> **Task item**
Set down exactly the lines below, starting at the one that contains "sejumlah luka lebam." and ending at the one that contains "Diduga Dianiaya Polisi", with both of those lines included and nothing else.

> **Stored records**
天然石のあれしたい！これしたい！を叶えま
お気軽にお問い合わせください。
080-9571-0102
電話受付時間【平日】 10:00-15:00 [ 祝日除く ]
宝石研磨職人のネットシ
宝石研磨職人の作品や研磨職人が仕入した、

==

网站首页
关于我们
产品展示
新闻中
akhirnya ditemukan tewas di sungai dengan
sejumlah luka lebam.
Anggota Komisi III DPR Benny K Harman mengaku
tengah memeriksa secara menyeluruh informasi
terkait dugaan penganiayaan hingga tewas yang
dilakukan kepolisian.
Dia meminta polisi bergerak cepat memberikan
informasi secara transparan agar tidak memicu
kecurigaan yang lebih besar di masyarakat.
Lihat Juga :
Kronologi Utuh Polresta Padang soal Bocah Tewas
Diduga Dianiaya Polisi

> **Answer to the problem**
sejumlah luka lebam.
Anggota Komisi III DPR Benny K Harman mengaku
tengah memeriksa secara menyeluruh informasi
terkait dugaan penganiayaan hingga tewas yang
dilakukan kepolisian.
Dia meminta polisi bergerak cepat memberikan
informasi secara transparan agar tidak memicu
kecurigaan yang lebih besar di masyarakat.
Lihat Juga :
Kronologi Utuh Polresta Padang soal Bocah Tewas
Diduga Dianiaya Polisi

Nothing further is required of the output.